Sir Patrick se leva. Son humeur railleuse était à la fin réduite au silence.

« Si j’ai jamais un fils, pensa-t-il, ce fils ira à la mer. »

Il prit le bras d’Arnold, ce qui était comme un préliminaire de sa bonne intention de mettre un terme à l’état d’incertitude cruelle où il le voyait.

– Si je puis être sérieux en quelque chose, reprit-il, je vais essayer de l’être avec vous. Je suis convaincu de la sincérité de votre attachement pour Blanche, et tout ce que je sais de vous est en votre faveur. Votre naissance, votre position sont en dehors de toute discussion. Si vous avez le consentement de ma nièce, vous avez le mien.

Arnold essaya d’exprimer sa gratitude ; sir Patrick, sans vouloir l’entendre, continua :

– Mais rappelez-vous ceci pour l’avenir. Quand vous aurez quelque chose à me demander qui dépendra de moi, demandez-le clairement ; n’essayez pas de m’envelopper, et je vous promets de ne pas me faire un jeu de vous échapper à mon tour. Voilà qui est bien entendu. Maintenant, parlons de votre voyage dans vos propriétés. La propriété a ses devoirs, maître Arnold, aussi bien que ses droits. Le temps approche à grands pas où ces droits seront discutés si ces devoirs ne sont pas accomplis. J’ai un motif nouveau pour prendre intérêt à vous, et j’entends que vous fassiez votre devoir. Il est arrêté que vous quittez Windygates aujourd’hui ; tout est-il arrangé pour votre départ ?

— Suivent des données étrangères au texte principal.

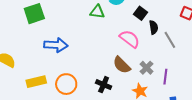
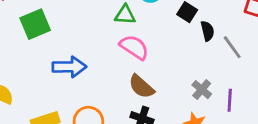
pink semicircle: (130, 39) -> (134, 47), moved
brown semicircle: (122, 65) -> (141, 87), moved

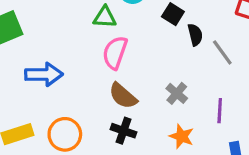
pink semicircle: (134, 47) -> (115, 53), turned -104
gray cross: (202, 90) -> (177, 93), moved

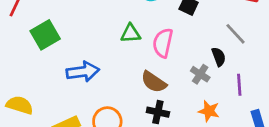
green triangle: (105, 17) -> (131, 33), moved
black semicircle: (195, 35) -> (219, 57), moved
pink semicircle: (115, 53) -> (163, 43), moved

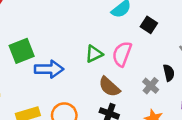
green triangle: (131, 33) -> (94, 54), moved, turned -30
green square: (45, 35) -> (22, 51), moved

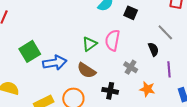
gray cross: (151, 86) -> (131, 67), moved
brown semicircle: (109, 87) -> (86, 70), moved

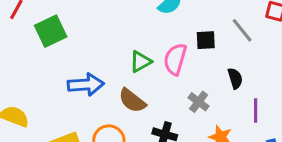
black square: (131, 13) -> (206, 40), moved, turned -32
gray line: (165, 32) -> (242, 30), moved
green square: (30, 51) -> (51, 31), moved

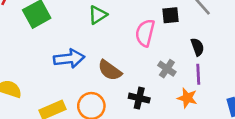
green triangle: (141, 62) -> (98, 15), moved
purple line: (256, 110) -> (198, 74), moved

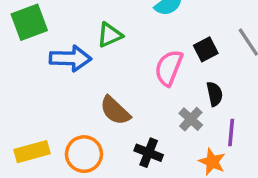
black square: (171, 15) -> (206, 49), turned -30
black semicircle: (197, 47) -> (215, 94), moved
blue arrow: (69, 59) -> (70, 58), moved

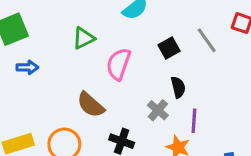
blue arrow: (70, 58) -> (27, 67), moved, size x0.6
pink semicircle: (169, 68) -> (119, 64), moved

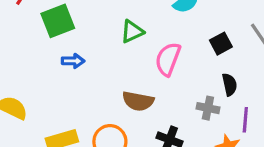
brown semicircle: (91, 105) -> (138, 101), turned -32
gray cross: (158, 110) -> (208, 108), turned -30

– Oui, sir Patrick. Lady Lundie a eu la bonté d’ordonner qu’un phaéton me conduise à la station pour le premier train.

– Quand devez-vous être prêt ?

Arnold regarda sa montre.

– Dans un quart d’heure.

– Très bien. Soyez là. Attendez un instant. Vous aurez tout le temps de parler à Blanche quand j’en aurai fini avec vous.